Member of the Amadora City Council
- Incumbent
- Assumed office 20 October 2021
- Mayor: Carla Tavares Vítor Ferreira

Personal details
- Born: Suzana Maria de Freitas Santos Garcia August 1980 (age 45) Maputo, Mozambique
- Citizenship: Portugal; Mozambique;
- Party: Social Democratic Party
- Children: 2
- Education: Colégio São José do Ramalhão
- Alma mater: Catholic University of Portugal
- Occupation: Lawyer • Crime commentator • Politician

= Suzana Garcia =

Portuguese lawyer and politician (born 1981)

Suzana Maria de Freitas Santos Garcia (born August 1980) is a Mozambican-born Portuguese criminal lawyer, crime commentator and politician, known for her appearances on television programs and for her political activity, as a member of the Amadora City Council since 2021.

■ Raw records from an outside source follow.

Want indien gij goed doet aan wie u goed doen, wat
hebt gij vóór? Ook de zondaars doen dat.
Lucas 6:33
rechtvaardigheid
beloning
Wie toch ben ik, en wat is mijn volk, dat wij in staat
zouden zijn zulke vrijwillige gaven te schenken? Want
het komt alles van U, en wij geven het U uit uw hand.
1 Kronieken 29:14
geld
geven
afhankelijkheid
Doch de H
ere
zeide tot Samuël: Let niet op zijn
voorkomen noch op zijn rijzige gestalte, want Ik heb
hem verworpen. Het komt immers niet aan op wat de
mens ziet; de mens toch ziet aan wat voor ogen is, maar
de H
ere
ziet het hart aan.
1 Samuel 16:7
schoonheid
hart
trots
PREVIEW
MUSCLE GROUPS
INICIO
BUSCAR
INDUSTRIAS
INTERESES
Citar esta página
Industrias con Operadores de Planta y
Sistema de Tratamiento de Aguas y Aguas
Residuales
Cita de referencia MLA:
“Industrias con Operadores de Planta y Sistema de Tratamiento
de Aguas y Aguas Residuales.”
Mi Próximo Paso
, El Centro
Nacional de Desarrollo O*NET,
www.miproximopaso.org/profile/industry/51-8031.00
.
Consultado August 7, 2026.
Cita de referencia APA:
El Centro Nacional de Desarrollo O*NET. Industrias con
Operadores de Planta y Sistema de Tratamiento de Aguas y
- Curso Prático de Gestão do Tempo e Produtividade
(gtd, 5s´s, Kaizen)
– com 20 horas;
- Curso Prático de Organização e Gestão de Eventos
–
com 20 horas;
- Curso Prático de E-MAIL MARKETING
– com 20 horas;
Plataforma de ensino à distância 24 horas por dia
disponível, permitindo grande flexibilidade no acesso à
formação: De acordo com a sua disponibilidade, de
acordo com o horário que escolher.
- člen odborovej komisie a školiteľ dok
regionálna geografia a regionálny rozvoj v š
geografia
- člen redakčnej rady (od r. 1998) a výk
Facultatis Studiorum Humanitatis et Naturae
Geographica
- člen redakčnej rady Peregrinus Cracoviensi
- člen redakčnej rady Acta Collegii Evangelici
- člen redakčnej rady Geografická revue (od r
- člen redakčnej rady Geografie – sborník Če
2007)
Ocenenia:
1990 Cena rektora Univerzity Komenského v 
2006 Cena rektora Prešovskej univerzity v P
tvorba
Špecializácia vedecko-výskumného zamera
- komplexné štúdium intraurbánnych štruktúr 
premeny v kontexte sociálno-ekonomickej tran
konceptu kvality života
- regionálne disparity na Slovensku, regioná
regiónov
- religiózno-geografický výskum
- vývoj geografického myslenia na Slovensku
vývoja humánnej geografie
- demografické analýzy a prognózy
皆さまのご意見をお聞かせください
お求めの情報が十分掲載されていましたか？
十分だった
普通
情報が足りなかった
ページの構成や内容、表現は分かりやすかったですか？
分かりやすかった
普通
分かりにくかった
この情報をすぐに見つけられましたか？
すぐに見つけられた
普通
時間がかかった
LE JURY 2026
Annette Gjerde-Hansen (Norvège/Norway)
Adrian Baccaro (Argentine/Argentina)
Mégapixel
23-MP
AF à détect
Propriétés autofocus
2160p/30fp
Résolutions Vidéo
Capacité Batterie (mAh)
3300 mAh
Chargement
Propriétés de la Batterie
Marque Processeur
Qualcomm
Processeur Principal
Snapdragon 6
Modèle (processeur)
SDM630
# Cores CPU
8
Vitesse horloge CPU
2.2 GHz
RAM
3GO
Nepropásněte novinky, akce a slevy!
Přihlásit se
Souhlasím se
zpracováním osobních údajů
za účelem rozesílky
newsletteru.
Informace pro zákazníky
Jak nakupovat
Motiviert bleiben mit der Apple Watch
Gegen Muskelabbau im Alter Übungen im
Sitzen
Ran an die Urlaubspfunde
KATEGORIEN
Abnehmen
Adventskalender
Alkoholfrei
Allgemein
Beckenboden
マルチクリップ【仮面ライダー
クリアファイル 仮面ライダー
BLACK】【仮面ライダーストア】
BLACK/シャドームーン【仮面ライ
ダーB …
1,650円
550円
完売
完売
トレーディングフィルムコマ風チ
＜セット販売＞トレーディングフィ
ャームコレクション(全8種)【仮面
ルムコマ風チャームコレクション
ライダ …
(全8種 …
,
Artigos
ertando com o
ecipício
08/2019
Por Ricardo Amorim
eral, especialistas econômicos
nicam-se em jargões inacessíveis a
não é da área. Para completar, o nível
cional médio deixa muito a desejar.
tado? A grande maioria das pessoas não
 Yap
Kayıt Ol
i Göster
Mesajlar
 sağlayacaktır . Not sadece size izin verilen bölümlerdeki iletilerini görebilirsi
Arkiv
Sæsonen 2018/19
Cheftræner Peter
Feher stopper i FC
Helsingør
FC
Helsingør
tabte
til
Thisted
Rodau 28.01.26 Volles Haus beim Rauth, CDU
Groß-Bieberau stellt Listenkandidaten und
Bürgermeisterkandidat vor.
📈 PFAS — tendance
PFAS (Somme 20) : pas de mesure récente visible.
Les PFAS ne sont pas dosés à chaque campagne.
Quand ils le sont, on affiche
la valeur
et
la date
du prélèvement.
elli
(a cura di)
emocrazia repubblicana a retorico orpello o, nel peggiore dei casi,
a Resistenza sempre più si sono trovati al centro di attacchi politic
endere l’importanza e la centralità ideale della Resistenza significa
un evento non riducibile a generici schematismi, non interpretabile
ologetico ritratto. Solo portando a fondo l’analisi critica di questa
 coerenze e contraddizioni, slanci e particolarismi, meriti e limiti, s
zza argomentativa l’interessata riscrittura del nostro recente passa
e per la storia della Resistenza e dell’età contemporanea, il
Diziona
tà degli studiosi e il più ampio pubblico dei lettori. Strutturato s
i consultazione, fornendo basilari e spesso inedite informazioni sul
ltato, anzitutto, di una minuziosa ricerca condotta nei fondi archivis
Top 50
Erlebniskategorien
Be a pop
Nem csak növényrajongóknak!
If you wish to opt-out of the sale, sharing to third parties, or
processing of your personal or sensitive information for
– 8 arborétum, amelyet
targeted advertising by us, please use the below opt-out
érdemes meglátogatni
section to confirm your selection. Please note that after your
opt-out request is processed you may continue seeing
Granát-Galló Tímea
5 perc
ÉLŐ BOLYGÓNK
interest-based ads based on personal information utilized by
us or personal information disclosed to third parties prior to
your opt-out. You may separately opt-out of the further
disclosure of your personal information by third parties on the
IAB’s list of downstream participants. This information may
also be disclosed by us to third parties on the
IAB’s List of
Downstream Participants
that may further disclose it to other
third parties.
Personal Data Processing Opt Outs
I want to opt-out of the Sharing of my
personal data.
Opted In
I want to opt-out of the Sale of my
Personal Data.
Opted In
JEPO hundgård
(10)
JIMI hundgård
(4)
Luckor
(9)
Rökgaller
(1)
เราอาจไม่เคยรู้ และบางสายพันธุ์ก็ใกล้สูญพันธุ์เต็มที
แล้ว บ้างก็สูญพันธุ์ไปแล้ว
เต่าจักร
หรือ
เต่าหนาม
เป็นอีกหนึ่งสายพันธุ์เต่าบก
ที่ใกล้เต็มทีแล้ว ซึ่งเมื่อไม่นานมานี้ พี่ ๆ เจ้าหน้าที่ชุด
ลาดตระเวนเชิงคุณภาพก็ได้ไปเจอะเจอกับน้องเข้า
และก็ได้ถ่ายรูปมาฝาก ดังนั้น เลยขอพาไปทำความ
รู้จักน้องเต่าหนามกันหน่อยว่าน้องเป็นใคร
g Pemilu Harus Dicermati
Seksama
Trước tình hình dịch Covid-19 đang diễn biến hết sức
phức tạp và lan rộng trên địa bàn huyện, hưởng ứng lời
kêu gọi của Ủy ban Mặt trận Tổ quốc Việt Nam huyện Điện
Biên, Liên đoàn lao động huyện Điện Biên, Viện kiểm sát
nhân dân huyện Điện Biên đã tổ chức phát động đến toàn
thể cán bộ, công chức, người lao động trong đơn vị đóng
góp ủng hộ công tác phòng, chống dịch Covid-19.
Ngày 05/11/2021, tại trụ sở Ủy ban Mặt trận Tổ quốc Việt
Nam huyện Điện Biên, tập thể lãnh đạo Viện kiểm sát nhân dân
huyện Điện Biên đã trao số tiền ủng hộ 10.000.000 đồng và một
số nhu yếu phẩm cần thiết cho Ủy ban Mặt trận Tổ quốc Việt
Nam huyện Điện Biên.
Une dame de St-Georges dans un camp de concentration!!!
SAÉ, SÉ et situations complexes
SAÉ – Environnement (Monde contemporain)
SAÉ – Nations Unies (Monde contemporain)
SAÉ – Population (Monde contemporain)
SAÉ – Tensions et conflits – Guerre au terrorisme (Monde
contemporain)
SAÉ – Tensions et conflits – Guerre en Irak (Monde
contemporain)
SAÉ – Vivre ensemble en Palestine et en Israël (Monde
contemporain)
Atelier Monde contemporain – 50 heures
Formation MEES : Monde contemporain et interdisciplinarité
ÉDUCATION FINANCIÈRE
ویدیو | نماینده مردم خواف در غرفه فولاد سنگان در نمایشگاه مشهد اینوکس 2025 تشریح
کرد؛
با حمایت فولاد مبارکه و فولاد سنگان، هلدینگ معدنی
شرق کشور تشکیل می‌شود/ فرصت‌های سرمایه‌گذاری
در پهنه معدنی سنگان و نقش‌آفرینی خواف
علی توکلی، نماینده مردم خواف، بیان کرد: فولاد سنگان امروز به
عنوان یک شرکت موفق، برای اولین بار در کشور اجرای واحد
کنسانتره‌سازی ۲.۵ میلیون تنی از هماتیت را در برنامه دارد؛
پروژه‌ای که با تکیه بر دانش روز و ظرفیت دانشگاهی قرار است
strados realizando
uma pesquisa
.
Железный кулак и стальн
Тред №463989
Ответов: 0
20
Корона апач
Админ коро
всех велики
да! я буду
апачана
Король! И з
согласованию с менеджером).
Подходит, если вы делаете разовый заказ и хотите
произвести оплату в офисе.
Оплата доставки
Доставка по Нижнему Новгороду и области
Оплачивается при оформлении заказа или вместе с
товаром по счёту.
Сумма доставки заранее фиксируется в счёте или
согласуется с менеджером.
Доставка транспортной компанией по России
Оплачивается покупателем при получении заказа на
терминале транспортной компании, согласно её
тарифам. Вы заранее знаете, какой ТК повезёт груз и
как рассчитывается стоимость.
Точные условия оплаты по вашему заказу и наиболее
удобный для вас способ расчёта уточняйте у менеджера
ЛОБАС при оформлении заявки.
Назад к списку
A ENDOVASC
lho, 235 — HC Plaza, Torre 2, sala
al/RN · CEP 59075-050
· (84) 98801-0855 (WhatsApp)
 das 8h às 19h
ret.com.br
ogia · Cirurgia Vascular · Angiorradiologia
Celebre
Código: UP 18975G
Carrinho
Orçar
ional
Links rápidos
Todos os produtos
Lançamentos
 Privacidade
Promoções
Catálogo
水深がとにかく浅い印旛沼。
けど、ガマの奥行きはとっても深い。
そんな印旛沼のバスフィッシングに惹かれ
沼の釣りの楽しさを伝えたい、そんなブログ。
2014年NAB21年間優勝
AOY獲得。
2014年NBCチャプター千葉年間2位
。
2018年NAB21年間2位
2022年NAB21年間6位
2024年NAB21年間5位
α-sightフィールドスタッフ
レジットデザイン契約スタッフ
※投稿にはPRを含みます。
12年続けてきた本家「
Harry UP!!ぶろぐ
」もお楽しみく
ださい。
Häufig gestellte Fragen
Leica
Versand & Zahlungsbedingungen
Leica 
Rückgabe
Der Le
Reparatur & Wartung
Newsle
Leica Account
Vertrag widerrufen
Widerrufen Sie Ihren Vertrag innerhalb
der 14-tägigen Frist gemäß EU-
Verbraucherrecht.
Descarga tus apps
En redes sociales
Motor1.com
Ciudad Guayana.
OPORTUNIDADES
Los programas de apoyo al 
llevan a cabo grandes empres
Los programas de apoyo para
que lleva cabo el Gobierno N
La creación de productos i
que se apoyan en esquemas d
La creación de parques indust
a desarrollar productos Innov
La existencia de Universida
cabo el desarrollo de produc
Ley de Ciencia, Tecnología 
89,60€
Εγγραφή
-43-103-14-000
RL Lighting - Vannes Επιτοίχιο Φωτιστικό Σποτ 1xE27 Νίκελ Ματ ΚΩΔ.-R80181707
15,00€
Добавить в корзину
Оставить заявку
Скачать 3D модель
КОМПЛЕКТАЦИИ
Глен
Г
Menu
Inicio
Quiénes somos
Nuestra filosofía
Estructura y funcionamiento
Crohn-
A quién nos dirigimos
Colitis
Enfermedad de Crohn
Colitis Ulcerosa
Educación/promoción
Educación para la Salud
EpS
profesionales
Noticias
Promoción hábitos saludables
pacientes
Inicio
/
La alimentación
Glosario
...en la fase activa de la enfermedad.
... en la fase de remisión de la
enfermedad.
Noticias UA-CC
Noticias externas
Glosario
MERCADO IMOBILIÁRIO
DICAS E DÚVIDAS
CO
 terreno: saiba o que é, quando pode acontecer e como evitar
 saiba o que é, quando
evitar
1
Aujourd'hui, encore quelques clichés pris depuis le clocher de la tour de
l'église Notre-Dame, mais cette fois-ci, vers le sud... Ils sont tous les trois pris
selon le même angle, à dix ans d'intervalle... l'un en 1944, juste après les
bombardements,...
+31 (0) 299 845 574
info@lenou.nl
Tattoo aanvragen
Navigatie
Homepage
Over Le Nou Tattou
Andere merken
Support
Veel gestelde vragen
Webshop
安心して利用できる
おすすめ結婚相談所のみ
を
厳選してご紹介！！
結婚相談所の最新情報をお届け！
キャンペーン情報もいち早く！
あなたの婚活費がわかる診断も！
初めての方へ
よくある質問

== Early life and education ==
Suzana Garcia was born in Maputo, Mozambique, in August 1980. She is the daughter of a Portuguese father, who worked as a geologist, and a mixed-race Mozambican mother, daughter of a white father and a black mother. At the age of 6, she started studying at a Catholic school in South Africa during the Apartheid regime, for 5 years, an experience that had profound impact on her. She moved to Portugal at the age of 11. In Portugal, she continued her studies at Colégio São José do Ramalhão, in Sintra, and later graduated in Law at the Catholic University of Portugal.

== Television career ==
Garcia gained prominence in 2016, when she became a commentator on TVI's "SOS 24" program. Later, she regularly participated on the talk show "Você na TV!", hosted by Manuel Luís Goucha and Cristina Ferreira (2016–2018), where her blunt opinions generated controversy and media attention. In September 2020, she announced her departure from TVI, alleging the existence of a "climate of fear" at the station.

In November 2023, she returned to TVI as a commentator, on the talk show "Dois à 10", hosted by Cristina Ferreira and Cláudio Ramos.

== Political career ==
In 2021, Suzana Garcia became involved in politics, being chosen by the Social Democratic Party as the candidate for the mayorship of Amadora in the local elections of that year. She led a coalition between the Social Democratic Party, CDS – People's Party, Alliance, the Earth Party and the Democratic Republican Party, as an independent politician. Her candidacy generated debate and praise due to her controversial opinions on various topics. In the election, her candidacy came in second place, receiving 24.6% of the votes and electing three councilors (including Garcia), but far behind the Socialist Party, led by Carla Tavares — Mayor of Amadora from 2013 to 2024 and eventual MEP —, which won 43.9% of the votes and an absolute majority of seven councillors in the 11-seat-council. Along with the other councilors, Garcia took the oath of office on 20 October 2021.

In September 2023, Garcia again announced her candidacy for the mayorship of Amadora, in the 2025 local elections. Leading a coalition comprising the Democratic Alliance parties (Social Democratic Party and CDS – People's Party), the Earth Party and RIR, the bid came again in second place in the election, but by a far shorter margin than in 2021: Garcia's coalition received 30.0% of the votes and elected four councilors (including Garcia), against the same number of councilors elected by the Socialist Party, which received 33.0% of the votes. Although the Socialist Mayor of Amadora Vítor Ferreira (in office since July 2024) was re-elected for a new term, the Socialist Party lost the absolute majority in the 11-seat-council, with Chega electing, for the first time, two councilors (including MP Rui Paulo Sousa, with the party receiving 17.6% of the votes) and PCP-PEV keeping their single councilor (with 7.0% of the votes).

Garcia considers Margaret Thatcher, Benazir Bhutto and Golda Meir as her main role models, as well as Rui Rio and Francisco Sá Carneiro. She has expressed interest in Singapore's urban and economic development model, as well as in the American melting pot model of cultural integration. Additionally, she has also praised Isaltino Morais and Alberto João Jardim as examples that she would like to follow if elected as Mayor of Amadora, citing the improvements in living standards, infrastructure and education in their respective territories during their tenures.

== Personal life ==
In July 2023, Suzana Garcia became mother of twins, after four miscarriages, at the age of 42.